For the record, that was the same reason why Khrushchev was willing to risk nuclear war with the U.S. in 1962.  This is the real reason why the Russian presence in Venezuela matters so much to Putin.  His promise in 2000 to reconstitute the Russian empire can only be fulfilled by rebuilding and maintaining a presence in the Western hemisphere at all costs.

READ: Freedom for Venezuela NOW!

Are we today where Kennedy and Khrushchev were in 1962? Not quite, at least not yet.  There are no nuclear missiles in Venezuela as far as we know.  But it will all depend on how far Putin is willing to go to support Maduro.

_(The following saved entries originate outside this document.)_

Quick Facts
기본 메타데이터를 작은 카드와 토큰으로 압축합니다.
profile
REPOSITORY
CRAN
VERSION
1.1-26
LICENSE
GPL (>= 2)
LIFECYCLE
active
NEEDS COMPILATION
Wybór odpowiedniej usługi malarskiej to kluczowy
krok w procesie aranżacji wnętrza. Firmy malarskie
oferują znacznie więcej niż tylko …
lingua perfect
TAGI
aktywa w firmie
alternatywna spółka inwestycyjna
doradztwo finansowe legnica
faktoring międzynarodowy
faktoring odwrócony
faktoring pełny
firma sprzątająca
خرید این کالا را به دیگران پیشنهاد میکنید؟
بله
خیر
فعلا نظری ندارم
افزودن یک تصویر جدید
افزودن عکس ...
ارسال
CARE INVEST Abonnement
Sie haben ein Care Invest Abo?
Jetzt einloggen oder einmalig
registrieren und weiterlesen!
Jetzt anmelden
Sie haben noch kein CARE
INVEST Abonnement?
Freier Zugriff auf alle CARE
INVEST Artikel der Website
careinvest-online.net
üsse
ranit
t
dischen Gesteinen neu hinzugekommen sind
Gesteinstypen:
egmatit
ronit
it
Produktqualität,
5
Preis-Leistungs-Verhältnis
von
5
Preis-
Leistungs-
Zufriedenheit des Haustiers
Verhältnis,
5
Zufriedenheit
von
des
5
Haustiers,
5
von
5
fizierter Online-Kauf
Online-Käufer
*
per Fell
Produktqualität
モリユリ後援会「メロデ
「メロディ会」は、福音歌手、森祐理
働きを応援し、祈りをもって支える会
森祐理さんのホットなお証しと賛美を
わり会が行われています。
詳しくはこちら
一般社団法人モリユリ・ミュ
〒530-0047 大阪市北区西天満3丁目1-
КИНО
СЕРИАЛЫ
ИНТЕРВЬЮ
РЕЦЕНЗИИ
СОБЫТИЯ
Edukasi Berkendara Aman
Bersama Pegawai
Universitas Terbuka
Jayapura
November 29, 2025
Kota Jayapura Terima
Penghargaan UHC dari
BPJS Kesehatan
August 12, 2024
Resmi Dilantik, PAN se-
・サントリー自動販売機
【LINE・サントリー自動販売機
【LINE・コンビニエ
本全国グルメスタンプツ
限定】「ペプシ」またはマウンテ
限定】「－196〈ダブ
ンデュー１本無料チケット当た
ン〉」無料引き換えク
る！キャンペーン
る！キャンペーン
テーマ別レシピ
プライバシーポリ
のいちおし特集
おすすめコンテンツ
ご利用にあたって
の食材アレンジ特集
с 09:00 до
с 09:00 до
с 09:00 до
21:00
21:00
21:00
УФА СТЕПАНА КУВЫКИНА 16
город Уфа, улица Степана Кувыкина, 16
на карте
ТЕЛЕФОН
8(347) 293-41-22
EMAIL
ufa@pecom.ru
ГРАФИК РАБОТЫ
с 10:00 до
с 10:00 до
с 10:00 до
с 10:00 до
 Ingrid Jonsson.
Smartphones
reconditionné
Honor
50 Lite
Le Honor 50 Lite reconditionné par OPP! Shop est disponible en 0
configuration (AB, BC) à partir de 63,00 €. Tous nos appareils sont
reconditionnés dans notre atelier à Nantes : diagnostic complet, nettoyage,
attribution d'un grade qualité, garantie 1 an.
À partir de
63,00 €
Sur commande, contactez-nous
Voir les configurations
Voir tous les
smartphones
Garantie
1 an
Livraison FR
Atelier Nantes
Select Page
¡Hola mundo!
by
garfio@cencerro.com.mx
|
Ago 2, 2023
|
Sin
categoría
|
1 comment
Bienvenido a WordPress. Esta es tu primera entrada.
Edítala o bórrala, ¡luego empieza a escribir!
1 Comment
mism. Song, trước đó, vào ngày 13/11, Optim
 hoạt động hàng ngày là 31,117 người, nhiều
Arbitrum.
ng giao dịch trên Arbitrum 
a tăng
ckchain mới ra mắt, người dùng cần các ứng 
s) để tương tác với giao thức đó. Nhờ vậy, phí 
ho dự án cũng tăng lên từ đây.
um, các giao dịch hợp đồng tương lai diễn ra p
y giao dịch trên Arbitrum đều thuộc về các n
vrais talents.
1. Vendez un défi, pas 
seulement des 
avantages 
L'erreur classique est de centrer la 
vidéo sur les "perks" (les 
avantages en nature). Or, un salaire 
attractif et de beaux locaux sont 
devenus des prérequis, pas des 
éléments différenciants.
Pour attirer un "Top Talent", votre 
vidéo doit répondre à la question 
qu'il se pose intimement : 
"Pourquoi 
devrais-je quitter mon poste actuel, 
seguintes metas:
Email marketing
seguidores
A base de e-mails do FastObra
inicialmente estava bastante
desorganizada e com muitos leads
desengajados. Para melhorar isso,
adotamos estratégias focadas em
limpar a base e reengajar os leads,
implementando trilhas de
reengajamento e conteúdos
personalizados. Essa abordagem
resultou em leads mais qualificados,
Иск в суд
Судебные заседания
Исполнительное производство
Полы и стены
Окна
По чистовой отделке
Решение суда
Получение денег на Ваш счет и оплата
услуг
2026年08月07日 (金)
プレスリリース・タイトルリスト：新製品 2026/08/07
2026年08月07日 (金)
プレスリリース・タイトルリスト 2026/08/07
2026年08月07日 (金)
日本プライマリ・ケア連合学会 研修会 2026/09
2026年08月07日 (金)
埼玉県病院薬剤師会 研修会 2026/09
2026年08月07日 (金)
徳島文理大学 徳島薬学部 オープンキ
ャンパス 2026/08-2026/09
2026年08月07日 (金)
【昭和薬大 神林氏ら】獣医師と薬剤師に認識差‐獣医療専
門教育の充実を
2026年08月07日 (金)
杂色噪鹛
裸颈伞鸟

The stakes in Venezuela are getting higher by the day now.  The question this president will have to ask himself is, can I afford to be the one to stand down and let Putin act with impunity in our own backyard. The announced blockade on Cuba may be followed by an even greater blockade on Venezuela.

But this is how the 1962 crisis got started, with the eventual ultimatum by Kennedy to Russia to remove its tactical nuclear missiles from Cuba, or there will be hell to pay.

There are no nuclear missiles in Venezuela, but I believe that Putin will not be reluctant to place them there if he perceives weakness and unwillingness to stop him on the part of the president.

I sincerely hope Kennedy-Khrushchev moment never comes, but if it does, President Trump, like Kennedy in 1962, needs to act decisively against the Russian threat.